Un’aggressione che scuote un paese e riapre il dibattito sulla sicurezza degli amministratori locali
FAGNANO CASTELLO – Un episodio di estrema gravità ha scosso la comunità di Fagnano Castello. Il sindaco Raffaele Giglio ha denunciato di essere stato vittima di una violenta aggressione, accompagnata da pesanti minacce di morte, mentre si trovava al cimitero comunale per rendere omaggio alla memoria del padre. Un gesto che va ben oltre il semplice fatto di cronaca e che colpisce al cuore le istituzioni democratiche.
Secondo quanto reso noto dallo stesso primo cittadino, l’episodio si è verificato nella mattinata di sabato 11 luglio. Dopo un primo confronto verbale all’esterno del cimitero, la situazione sarebbe rapidamente degenerata all’interno della struttura, dove l’aggressore avrebbe impugnato un bastone, colpendo il sindaco e rivolgendogli gravi minacce. Una violenza improvvisa che ha richiesto l’intervento dei sanitari e il successivo ricorso alle cure mediche presso l’ospedale di San Marco Argentano.
Conclusi gli accertamenti sanitari, il sindaco ha sporto denuncia ai Carabinieri della locale Stazione, che hanno immediatamente avviato le indagini per ricostruire nei dettagli la dinamica dell’accaduto e individuare ogni responsabilità.
Nel messaggio rivolto ai cittadini, Giglio ha scelto parole improntate alla fermezza più che alla rabbia. Ha sottolineato come l’aggressione non rappresenti soltanto un attacco alla sua persona, ma costituisca un’offesa all’intera comunità e al ruolo istituzionale che è chiamato a rappresentare. Ha inoltre ribadito la volontà di proseguire il proprio mandato senza lasciarsi intimidire, riaffermando che legalità, rispetto e senso delle istituzioni continueranno a guidare l’azione amministrativa.

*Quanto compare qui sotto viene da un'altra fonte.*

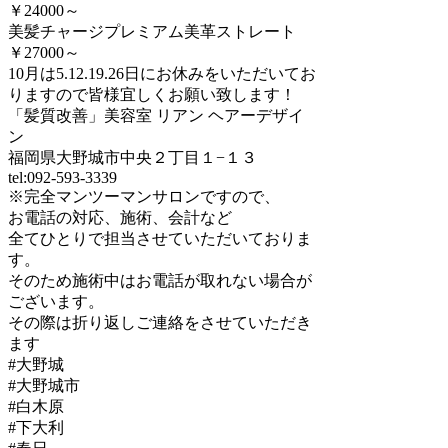
￥24000～
美髪チャージプレミアム美革ストレート
￥27000～
10月は5.12.19.26日にお休みをいただいてお
りますので皆様宜しくお願い致します！
「髪質改善」美容室 リアン ヘアーデザイ
ン
福岡県大野城市中央２丁目１−１３
tel:092-593-3339
※完全マンツーマンサロンですので、
お電話の対応、施術、会計など
全てひとりで担当させていただいておりま
す。
そのため施術中はお電話が取れない場合が
ございます。
その際は折り返しご連絡をさせていただき
ます
#大野城
#大野城市
#白木原
#下大利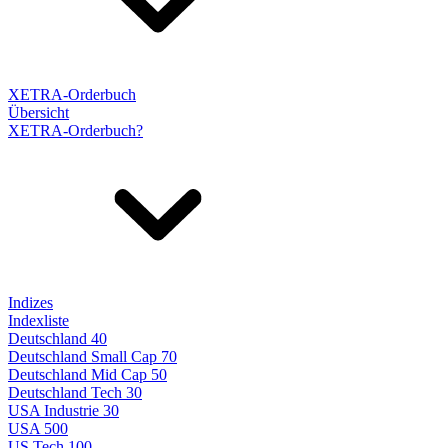
XETRA-Orderbuch
Übersicht
XETRA-Orderbuch?
Indizes
Indexliste
Deutschland 40
Deutschland Small Cap 70
Deutschland Mid Cap 50
Deutschland Tech 30
USA Industrie 30
USA 500
US Tech 100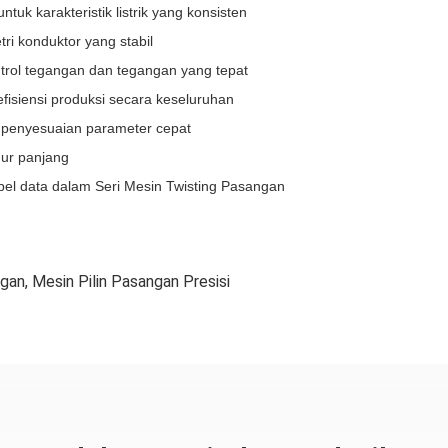
tuk karakteristik listrik yang konsisten
i konduktor yang stabil
ontrol tegangan dan tegangan yang tepat
fisiensi produksi secara keseluruhan
 penyesuaian parameter cepat
ur panjang
abel data dalam Seri Mesin Twisting Pasangan
ngan
,
Mesin Pilin Pasangan Presisi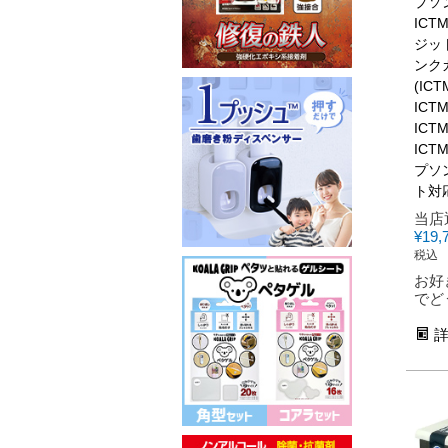
プソン
ICT
ジッ
ンク
(ICT
ICT
ICT
ICT
プソ
ト対応
当店
¥
19,
税込
お好
でど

L’episodio ha suscitato un’immediata ondata di solidarietà. Messaggi di vicinanza sono arrivati da cittadini, amministratori locali, rappresentanti delle istituzioni e del mondo politico, tutti concordi nel condannare un gesto definito vile e inaccettabile. Colpire un sindaco significa infatti colpire il presidio istituzionale più vicino ai cittadini, quella figura che quotidianamente affronta problemi, emergenze e responsabilità spesso in prima linea.
Negli ultimi anni il fenomeno delle intimidazioni e delle aggressioni nei confronti degli amministratori locali continua purtroppo a rappresentare una delle criticità più preoccupanti della vita pubblica italiana. Minacce, insulti e violenze rischiano di alimentare un clima di tensione che nulla ha a che vedere con il legittimo confronto politico, il quale deve sempre rimanere nell’alveo del rispetto reciproco e delle regole democratiche.

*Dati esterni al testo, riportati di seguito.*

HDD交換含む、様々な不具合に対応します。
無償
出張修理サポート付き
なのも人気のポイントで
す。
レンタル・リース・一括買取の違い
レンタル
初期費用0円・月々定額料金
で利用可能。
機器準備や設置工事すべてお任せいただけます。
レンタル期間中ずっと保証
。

Quanto accaduto a Fagnano Castello richiama ancora una volta l’attenzione sulla necessità di garantire maggiore tutela a chi amministra i territori, soprattutto nei piccoli comuni, dove il rapporto diretto con la popolazione espone sindaci e amministratori a pressioni e conflitti spesso vissuti in maniera personale.

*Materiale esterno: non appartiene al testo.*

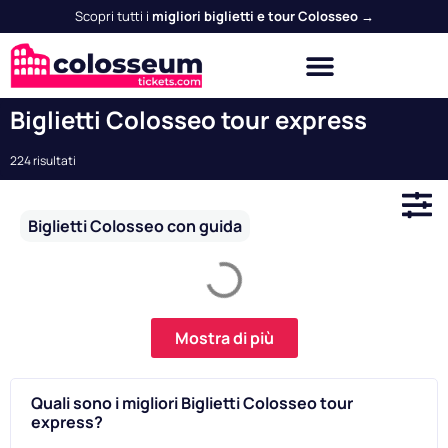
Scopri tutti i
migliori biglietti e tour Colosseo →
Biglietti Colosseo tour express
224 risultati
Biglietti Colosseo con guida
Mostra di più
Quali sono i migliori Biglietti Colosseo tour
express?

Ora sarà il lavoro degli investigatori a fare piena luce sull’accaduto. Resta però una certezza: nessuna divergenza politica, nessun dissenso e nessuna tensione sociale possono trovare giustificazione nella violenza. La democrazia vive di confronto, dialogo e rispetto delle istituzioni. Quando questi principi vengono sostituiti dall’aggressione fisica e dall’intimidazione, non viene colpita soltanto una persona, ma l’intera comunità civile.